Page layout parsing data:
◇ ◇ ◇ ◇ ◇ ◇ ◇

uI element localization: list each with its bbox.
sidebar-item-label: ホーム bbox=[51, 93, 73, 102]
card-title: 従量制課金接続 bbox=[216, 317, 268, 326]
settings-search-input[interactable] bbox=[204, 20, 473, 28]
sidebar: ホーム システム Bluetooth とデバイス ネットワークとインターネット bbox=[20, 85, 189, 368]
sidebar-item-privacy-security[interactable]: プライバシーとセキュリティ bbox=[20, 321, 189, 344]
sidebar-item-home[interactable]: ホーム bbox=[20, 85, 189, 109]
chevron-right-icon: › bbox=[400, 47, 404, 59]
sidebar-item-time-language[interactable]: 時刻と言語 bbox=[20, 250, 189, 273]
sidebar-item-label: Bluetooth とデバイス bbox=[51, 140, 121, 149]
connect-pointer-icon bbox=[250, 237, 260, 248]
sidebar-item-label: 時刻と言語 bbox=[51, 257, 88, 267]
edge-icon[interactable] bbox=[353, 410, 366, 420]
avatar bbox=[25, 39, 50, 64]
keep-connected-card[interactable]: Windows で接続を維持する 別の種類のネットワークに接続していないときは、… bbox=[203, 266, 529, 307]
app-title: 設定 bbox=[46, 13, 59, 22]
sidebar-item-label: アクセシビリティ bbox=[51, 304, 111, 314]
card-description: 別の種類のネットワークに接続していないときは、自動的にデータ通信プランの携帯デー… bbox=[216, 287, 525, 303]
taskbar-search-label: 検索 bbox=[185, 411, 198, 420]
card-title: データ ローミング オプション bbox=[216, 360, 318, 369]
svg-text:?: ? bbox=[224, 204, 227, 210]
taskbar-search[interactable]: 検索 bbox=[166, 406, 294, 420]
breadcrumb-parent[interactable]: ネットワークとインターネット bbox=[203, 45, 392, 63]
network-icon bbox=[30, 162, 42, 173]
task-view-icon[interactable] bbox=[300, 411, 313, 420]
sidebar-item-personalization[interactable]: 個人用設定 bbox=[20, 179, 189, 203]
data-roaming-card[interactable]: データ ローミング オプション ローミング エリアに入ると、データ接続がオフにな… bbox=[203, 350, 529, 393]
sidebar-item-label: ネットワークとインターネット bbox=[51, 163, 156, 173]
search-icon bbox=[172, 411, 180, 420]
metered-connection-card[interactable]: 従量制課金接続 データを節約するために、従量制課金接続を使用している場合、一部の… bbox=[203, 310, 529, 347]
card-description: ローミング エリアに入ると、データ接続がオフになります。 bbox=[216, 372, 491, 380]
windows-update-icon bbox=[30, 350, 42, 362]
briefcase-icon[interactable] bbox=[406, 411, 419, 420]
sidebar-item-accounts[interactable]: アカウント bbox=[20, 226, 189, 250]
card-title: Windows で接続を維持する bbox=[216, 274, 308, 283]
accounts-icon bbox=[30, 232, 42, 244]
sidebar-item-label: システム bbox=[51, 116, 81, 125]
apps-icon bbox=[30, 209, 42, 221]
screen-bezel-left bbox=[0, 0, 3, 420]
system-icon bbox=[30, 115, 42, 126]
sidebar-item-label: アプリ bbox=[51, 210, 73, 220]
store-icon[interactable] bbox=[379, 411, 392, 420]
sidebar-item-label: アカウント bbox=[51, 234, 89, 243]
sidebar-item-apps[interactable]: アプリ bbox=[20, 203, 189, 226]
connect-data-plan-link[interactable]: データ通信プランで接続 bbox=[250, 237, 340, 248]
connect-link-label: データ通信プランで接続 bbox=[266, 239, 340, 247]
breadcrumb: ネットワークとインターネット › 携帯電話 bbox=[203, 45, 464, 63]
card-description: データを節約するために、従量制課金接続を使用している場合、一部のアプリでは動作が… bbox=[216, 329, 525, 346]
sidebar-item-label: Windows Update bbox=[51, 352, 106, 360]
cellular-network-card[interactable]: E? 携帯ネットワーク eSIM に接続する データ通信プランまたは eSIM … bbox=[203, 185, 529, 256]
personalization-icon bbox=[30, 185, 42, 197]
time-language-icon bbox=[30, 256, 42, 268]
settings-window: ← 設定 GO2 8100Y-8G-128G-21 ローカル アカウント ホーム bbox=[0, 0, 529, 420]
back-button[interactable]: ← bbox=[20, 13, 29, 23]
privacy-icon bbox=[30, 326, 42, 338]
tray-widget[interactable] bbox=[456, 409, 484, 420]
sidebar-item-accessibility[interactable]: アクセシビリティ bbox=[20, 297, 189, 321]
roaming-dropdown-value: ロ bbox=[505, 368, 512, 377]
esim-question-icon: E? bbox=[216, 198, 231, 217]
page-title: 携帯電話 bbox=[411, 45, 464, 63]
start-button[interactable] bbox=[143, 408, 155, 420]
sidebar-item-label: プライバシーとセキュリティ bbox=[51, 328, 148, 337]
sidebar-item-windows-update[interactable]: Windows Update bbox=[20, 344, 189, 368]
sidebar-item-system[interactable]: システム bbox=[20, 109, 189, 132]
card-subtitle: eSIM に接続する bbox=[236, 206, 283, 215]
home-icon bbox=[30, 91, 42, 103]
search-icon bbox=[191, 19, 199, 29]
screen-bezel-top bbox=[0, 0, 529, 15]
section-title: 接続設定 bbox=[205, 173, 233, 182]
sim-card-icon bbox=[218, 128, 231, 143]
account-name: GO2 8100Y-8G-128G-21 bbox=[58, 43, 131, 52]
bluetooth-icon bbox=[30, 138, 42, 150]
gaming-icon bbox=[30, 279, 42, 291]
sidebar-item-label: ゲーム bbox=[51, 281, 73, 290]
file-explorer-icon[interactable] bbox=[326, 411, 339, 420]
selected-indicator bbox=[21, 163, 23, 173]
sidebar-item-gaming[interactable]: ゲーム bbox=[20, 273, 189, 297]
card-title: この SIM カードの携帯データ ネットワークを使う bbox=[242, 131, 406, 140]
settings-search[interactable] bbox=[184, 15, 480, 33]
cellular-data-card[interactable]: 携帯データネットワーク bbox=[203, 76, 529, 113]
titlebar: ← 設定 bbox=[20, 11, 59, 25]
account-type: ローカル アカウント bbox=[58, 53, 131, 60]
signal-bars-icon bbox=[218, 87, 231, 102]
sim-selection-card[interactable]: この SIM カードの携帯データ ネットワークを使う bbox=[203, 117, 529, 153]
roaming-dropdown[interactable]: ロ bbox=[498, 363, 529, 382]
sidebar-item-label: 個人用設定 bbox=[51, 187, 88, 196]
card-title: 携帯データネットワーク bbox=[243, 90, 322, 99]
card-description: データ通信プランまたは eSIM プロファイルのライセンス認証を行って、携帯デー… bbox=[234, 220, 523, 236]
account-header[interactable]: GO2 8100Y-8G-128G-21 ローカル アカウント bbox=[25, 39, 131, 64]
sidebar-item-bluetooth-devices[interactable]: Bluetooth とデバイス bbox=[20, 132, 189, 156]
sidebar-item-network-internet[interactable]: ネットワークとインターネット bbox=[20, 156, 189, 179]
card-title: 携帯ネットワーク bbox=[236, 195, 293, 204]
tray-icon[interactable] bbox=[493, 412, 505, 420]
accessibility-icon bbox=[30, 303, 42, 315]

◇ ◇ ◇ ◇ ◇ ◇ ◇

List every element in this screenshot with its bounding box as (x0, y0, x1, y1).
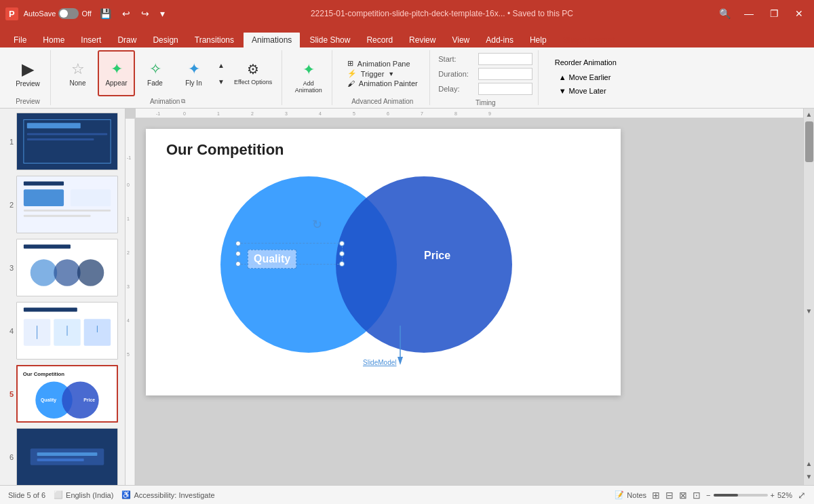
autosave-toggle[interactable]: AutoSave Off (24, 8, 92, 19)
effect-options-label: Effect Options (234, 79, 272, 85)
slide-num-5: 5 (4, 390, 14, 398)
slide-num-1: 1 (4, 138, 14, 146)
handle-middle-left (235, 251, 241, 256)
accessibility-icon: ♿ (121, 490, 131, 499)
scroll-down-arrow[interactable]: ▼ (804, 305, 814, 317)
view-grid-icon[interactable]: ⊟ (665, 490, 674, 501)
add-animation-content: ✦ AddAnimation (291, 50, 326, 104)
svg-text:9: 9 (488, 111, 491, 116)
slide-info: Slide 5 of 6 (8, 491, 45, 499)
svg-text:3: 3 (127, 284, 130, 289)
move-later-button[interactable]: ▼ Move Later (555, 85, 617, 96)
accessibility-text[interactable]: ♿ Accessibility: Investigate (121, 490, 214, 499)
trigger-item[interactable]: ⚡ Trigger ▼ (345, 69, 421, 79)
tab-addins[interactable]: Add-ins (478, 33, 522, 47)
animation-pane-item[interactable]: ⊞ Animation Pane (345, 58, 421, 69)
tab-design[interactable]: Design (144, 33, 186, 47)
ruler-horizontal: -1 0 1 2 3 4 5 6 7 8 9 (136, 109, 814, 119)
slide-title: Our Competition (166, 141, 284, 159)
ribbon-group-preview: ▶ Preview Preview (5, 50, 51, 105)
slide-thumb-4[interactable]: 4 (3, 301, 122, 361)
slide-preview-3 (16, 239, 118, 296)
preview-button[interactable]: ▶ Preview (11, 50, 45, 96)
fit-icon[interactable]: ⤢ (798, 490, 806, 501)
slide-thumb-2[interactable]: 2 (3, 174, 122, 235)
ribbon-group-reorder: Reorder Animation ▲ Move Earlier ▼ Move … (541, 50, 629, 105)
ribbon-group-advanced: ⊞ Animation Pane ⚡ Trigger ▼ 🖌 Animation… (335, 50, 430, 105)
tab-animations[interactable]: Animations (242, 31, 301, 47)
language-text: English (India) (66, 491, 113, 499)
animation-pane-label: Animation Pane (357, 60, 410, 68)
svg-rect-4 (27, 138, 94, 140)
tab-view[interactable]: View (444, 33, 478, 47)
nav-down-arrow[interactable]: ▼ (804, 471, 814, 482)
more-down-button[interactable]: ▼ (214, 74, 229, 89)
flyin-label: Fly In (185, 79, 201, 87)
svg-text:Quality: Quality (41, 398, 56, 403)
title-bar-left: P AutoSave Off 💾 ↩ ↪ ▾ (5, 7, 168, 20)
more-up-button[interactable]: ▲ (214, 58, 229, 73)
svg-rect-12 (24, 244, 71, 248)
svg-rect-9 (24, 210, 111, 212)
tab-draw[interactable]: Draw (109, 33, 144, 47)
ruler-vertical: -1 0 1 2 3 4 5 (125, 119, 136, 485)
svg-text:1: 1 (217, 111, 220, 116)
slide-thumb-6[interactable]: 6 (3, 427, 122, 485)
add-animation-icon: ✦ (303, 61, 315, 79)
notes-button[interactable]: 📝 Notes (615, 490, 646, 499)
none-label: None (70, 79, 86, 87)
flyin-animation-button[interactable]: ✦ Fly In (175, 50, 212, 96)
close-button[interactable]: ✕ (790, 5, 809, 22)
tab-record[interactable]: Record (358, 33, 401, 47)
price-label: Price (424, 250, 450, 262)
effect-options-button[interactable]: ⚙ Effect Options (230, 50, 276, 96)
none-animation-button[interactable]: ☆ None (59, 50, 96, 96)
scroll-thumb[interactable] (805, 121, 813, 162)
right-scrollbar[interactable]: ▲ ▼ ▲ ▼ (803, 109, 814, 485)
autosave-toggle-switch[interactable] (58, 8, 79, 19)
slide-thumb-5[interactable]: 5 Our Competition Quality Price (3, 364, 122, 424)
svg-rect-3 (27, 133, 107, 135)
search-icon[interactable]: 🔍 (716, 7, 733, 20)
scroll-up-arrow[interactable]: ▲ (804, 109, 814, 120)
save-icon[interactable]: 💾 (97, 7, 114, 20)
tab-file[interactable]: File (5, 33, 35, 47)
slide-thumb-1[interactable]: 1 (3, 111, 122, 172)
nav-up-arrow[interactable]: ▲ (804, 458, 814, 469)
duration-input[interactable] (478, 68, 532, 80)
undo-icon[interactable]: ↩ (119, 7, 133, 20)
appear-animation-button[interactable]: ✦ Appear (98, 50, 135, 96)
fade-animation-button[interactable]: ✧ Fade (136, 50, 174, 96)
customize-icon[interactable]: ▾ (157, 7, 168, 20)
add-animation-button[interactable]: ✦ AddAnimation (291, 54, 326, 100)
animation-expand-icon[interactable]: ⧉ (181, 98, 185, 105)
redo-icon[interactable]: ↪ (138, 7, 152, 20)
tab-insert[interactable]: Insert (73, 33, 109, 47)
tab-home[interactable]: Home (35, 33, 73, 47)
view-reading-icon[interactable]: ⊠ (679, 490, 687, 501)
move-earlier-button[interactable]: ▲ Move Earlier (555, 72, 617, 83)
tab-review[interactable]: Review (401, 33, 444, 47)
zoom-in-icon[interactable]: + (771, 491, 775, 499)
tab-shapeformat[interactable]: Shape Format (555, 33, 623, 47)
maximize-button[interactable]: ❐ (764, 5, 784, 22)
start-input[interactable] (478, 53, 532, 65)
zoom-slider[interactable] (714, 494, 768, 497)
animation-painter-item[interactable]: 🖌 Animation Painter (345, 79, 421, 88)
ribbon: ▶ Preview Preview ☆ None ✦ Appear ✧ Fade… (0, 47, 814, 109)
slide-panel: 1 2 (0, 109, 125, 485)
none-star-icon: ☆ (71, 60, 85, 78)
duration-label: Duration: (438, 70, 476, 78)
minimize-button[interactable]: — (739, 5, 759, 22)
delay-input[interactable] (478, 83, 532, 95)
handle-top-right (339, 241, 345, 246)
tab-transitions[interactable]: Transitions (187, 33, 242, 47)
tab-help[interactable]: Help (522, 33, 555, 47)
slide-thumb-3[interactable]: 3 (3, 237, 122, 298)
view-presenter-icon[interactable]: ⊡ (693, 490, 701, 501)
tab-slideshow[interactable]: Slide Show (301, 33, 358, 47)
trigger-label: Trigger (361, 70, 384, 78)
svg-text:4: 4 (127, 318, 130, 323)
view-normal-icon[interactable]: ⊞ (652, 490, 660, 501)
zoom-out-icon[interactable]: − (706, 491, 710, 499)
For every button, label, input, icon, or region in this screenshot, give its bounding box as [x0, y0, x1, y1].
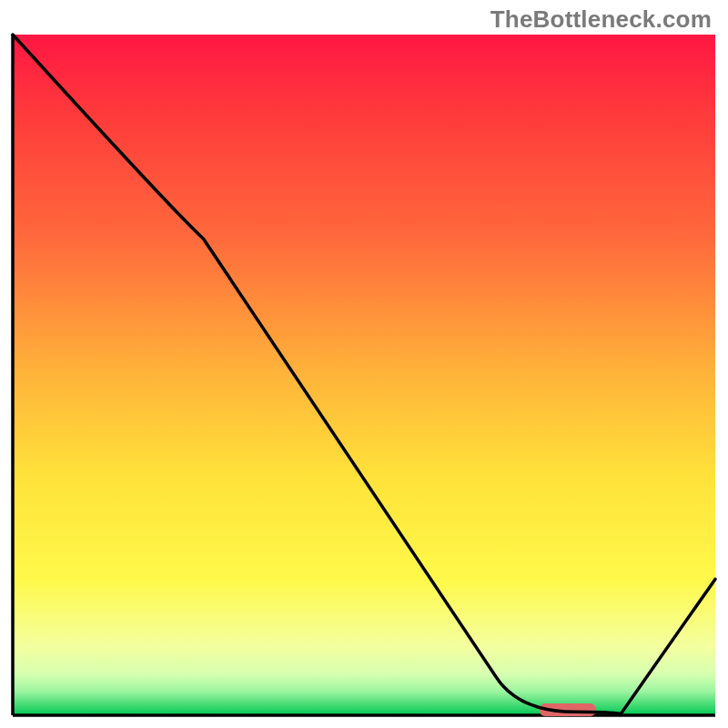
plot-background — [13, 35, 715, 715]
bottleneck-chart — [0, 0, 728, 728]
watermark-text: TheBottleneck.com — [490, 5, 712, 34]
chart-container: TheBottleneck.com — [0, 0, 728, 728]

◇ ◇ ◇ ◇ ◇ ◇ ◇

Across the entries, state how many lines contain "file", giving the number only.

2